On Monday, the U.S. Supreme Court denied an appeal from the state of Alabama in its case against a death row inmate who sued for the right to be executed by gas rather than lethal injection. The ruling is the latest development following a string of failed and botched executions in Alabama—one of which the suing prisoner actually survived.
In 1996, Kenneth Eugene Smith was convicted and sentenced to death for the 1988 murder of Elizabeth Sennett in Sheffield, Alabama. Despite the jury voting 11-1 to sentence Smith to life in prison, a judge overruled the jury and sentenced Smith to die. (Alabama became the final state to outlaw judicial overrides in 2017.)
In June 2022, Alabama's Department of Corrections sought to schedule Smith's execution. Smith sued the department in August, alleging that the state's recent history of botched executions using lethal injection meant he would likely be subjected to cruel and unusual punishment in violation of his Eighth Amendment rights. He also argued that he had a 14th Amendment due process right to be informed of the comparative disadvantages of lethal injection and a gas chamber, which Alabama built in 2021.
In September 2022, the Alabama Supreme Court allowed the department to schedule Smith's execution for November 17, 2022. On the day of his scheduled execution, the U.S. Court of Appeals for the 11th Circuit ruled in Smith's favor, finding that the state should honor his request to be killed by nitrogen hypoxia, the state's chosen form of lethal gas.
"Smith plausibly pleads that there is an available alternative method that will reduce the risk of severe pain," the opinion reads. "Alabama's statutorily authorized method of execution (nitrogen hypoxia) could not be considered unavailable simply because no mechanism to implement the procedure had been finalized."
However, immediately after that ruling was announced, the U.S. Supreme Court lifted the stay, allowing Alabama to proceed with executing Smith by lethal injection.
Prison officials, as they'd done during two previous executions several months prior, failed to place an IV line for the lethal injection drugs correctly. According to a November legal filing, officials strapped Smith to a gurney for hours and repeatedly jabbed him with needles in his hands, arms, and collarbone. Sometime before midnight, officials gave up and led him back to his cell.
Following the state's failed execution attempt, Alabama Governor Kay Ivey called for a moratorium on executions pending an internal review of the state's execution procedures. The Alabama Department of Corrections completed its self-review in February and submitted it to Ivey. The review has not been released publicly, but led to Alabama announcing on May 3rd that it would resume executions using lethal injection starting in June.
Because Smith did not die during his first execution attempt, his case proceeded. On Monday, the U.S. Supreme Court denied cert on an appeal from the state attempting to reverse the 11th Circuit ruling allowing Smith to be executed by gas chamber, as he had previously requested.

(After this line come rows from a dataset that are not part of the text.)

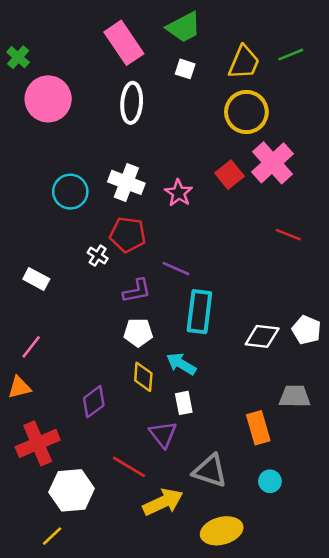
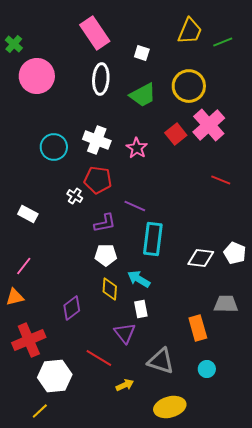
green trapezoid: (184, 27) -> (143, 95), moved
yellow trapezoid: (244, 62) -> (190, 31), moved
yellow arrow: (163, 502) -> (125, 385), size x0.6

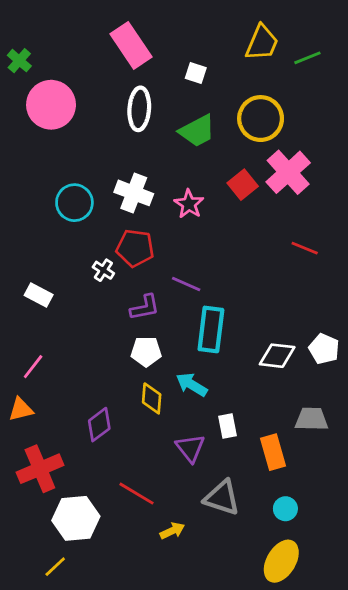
white rectangle: (141, 309) -> (227, 426), moved
purple triangle: (125, 333) -> (190, 448), moved
yellow ellipse: (170, 407) -> (281, 561), moved, turned -44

Thus, Smith will eventually get his wish to be executed by gas rather than by needle. Alabama built a gas chamber in 2021 after lawmakers suggested that death by nitrogen hypoxia—where inmates would be forced to breathe a lethal concentration of nitrogen gas—would be more humane than lethal injection. Several other states, including Mississippi and Oklahoma, have passed laws legalizing nitrogen hypoxia as a "backup" method of execution. However, while hundreds of American prisoners have been executed in gas chambers, none have been killed by nitrogen hypoxia.
Because of the method's lack of prior use—Alabama says it hasn't even finished its formal execution protocol—selecting nitrogen gas as an execution method will likely cause a delay in the state's next attempt to execute Smith.

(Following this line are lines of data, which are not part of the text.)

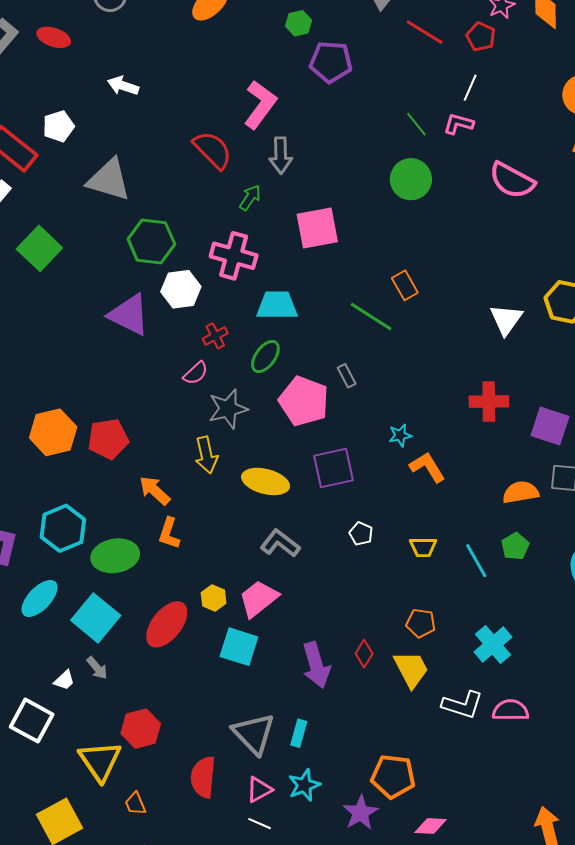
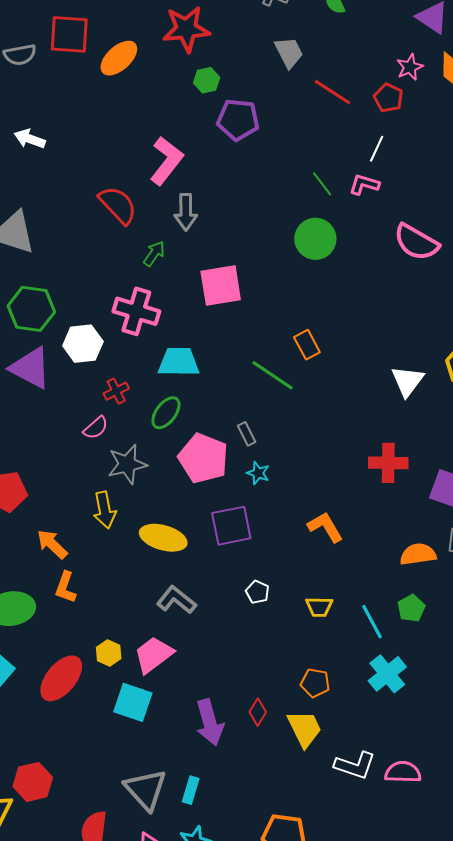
green hexagon: (151, 241) -> (31, 309), moved
cyan star: (400, 435) -> (258, 473), moved, turned 30
cyan cross: (493, 645) -> (387, 674), moved

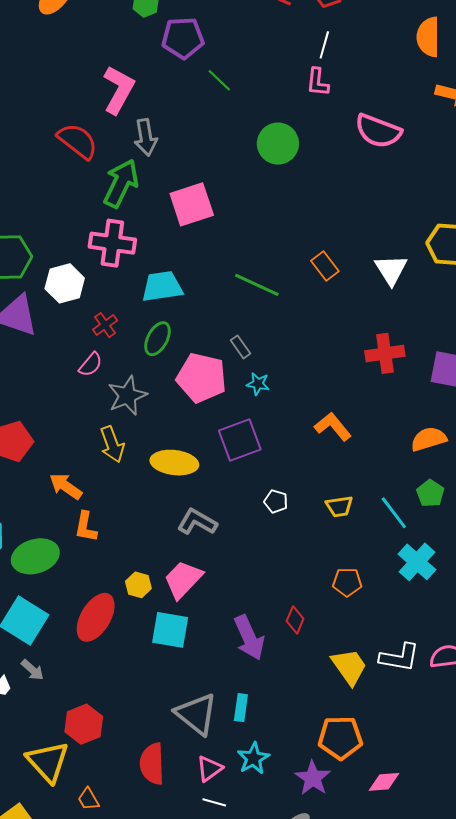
green line: (322, 184) -> (219, 80), moved
pink L-shape: (364, 184) -> (318, 82), turned -92
green arrow: (154, 254) -> (121, 183), size x1.8
orange rectangle: (307, 345) -> (325, 266), moved
yellow trapezoid: (305, 729) -> (349, 667), moved

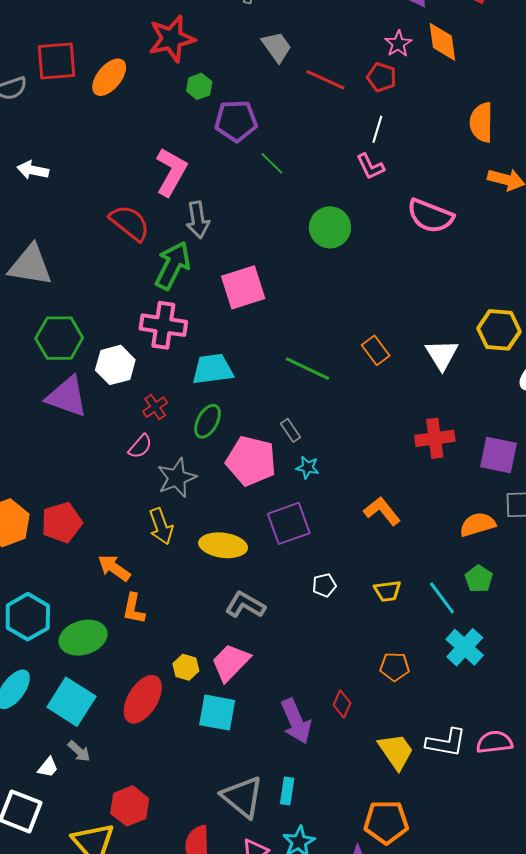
pink L-shape: (318, 82) -> (370, 166), turned -32
white pentagon: (276, 501) -> (324, 585), turned -30

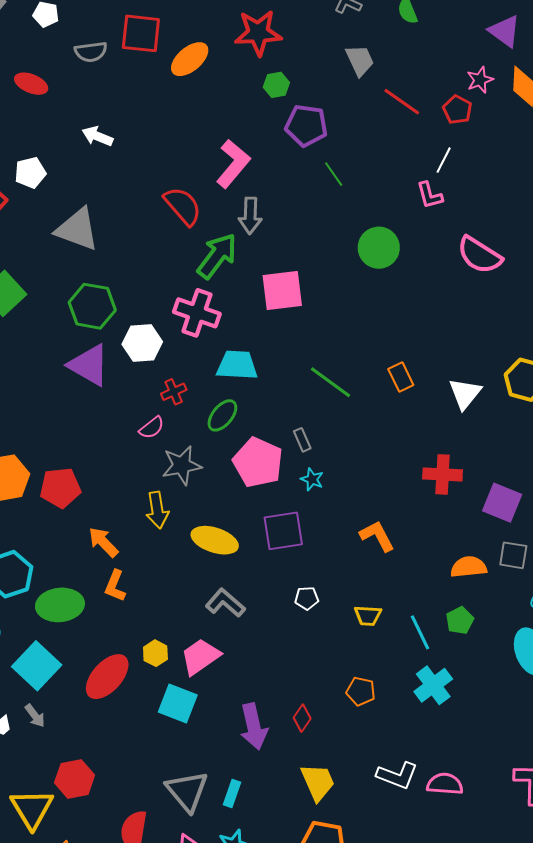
yellow trapezoid: (396, 751) -> (318, 782), moved

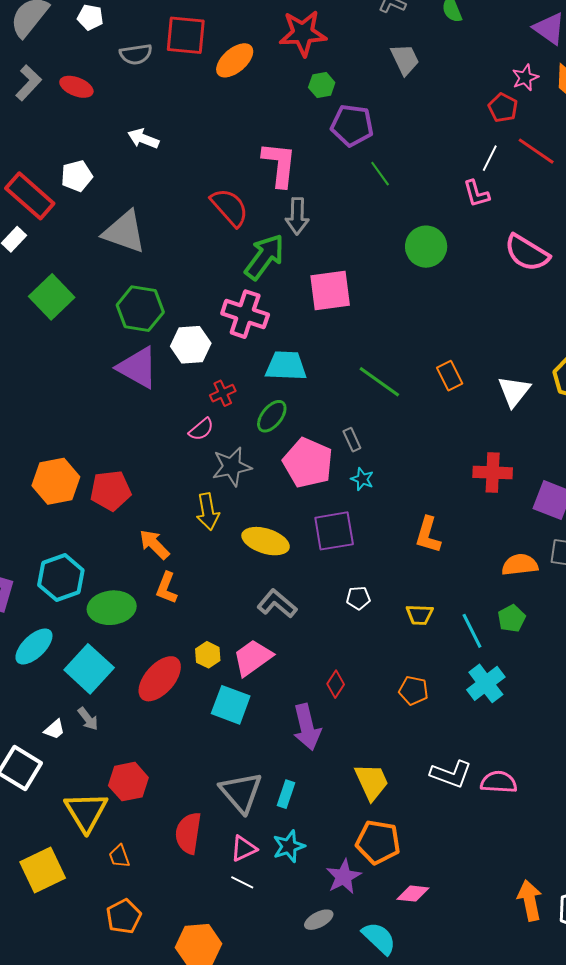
red line: (402, 102) -> (536, 151), moved
pink L-shape: (233, 164) -> (279, 164), turned -33
orange L-shape: (377, 536) -> (428, 535), turned -135
red diamond: (302, 718) -> (336, 684), moved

Justices Clarence Thomas and Samuel Alito noted this likelihood in their dissent, arguing that Smith failed to show that Alabama is ready to execute him by nitrogen hypoxia. "Smith, however, did not even attempt to plead facts indicating that Alabama 'could readily use [nitrogen hypoxia] to execute him . . . Instead, he alleged only that, '[a]s a matter of law, nitrogen hypoxia is an available and feasible alternative method of execution,'" Thomas writes. "And the Eleventh Circuit considered this threadbare allegation sufficient to satisfy Smith's pleading burden on the availability element."
As for whether nitrogen hypoxia is a better way to die than lethal injection, no one actually knows. The original gas chamber protocol used cyanide, supposedly for humane reasons, to horrifying results.

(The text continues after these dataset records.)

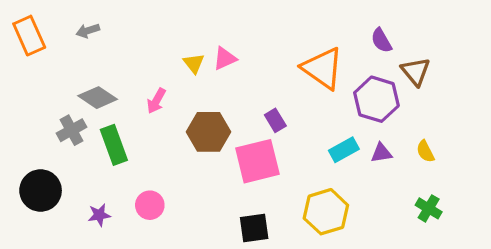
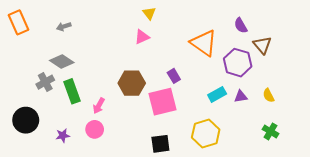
gray arrow: (88, 31) -> (64, 27), moved
yellow triangle: (194, 63) -> (149, 13), moved
pink arrow: (156, 101) -> (99, 106), moved

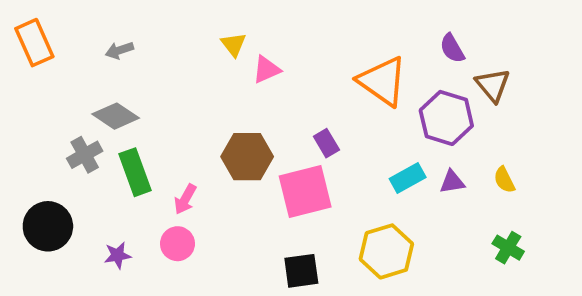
yellow triangle: (149, 13) -> (234, 44), moved

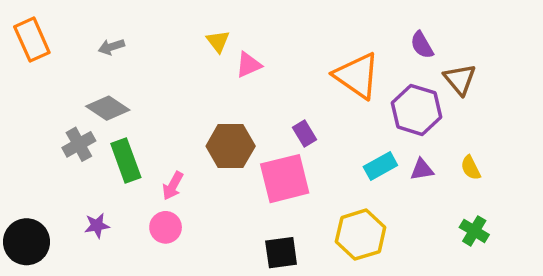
black circle: (48, 226) -> (27, 242), moved
purple star: (118, 255) -> (97, 226), moved

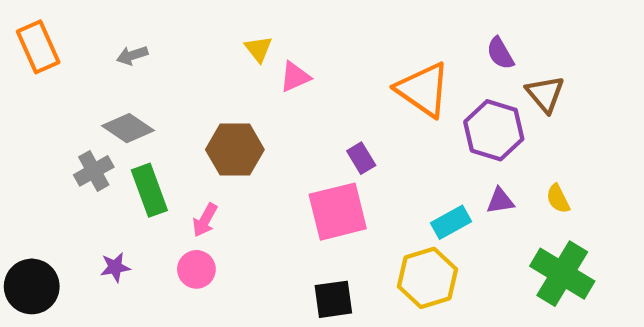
brown hexagon: (231, 146) -> (235, 150), moved
cyan rectangle: (380, 166) -> (451, 222), moved
green cross: (474, 231) -> (562, 274), size x1.8

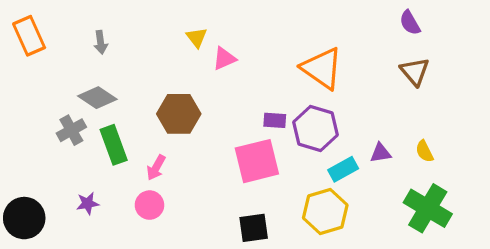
purple semicircle: (500, 53) -> (410, 23), moved
gray arrow: (132, 55) -> (101, 42), turned -80
purple hexagon: (494, 130) -> (315, 129), moved
purple rectangle: (361, 158) -> (275, 120), turned -55

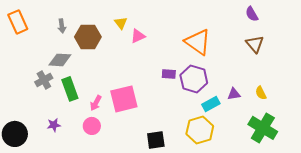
gray diamond: (97, 98) -> (60, 60), turned -30
brown hexagon: (179, 114) -> (88, 37), moved
pink square: (257, 161) -> (124, 99), moved

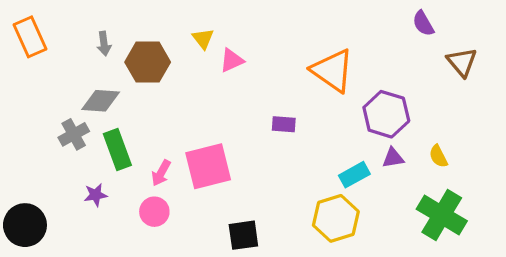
brown triangle: (255, 44) -> (462, 62), moved
purple hexagon: (194, 79) -> (386, 114), moved
purple star: (54, 125) -> (96, 195), moved
black square: (156, 140) -> (243, 235), moved

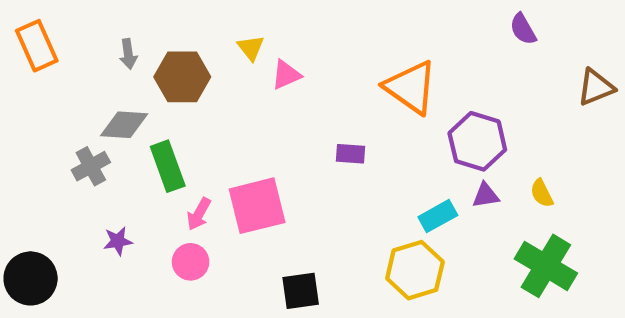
brown triangle: (462, 62) -> (596, 87), moved, turned 48
green rectangle: (117, 149) -> (168, 166), moved

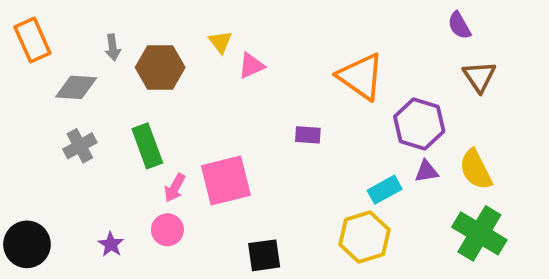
brown triangle: (596, 87) -> (479, 77), moved, turned -42
gray diamond: (124, 125) -> (76, 87), moved
yellow semicircle: (542, 193) -> (476, 170), size x1.6
purple star: (118, 241) -> (111, 244), moved, turned -30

"Though the chamber had promised instantaneous and painless death, the ugliness and risk of its application eventually made it the country's shortest-lived method of execution," wrote Elizabeth Bruenig in The Atlantic last year. "In plain view of witnesses, prisoners died screaming, convulsing, groaning, and coughing, their hands clawing at their restraints and their eyes bulging and their skin turning cyanic."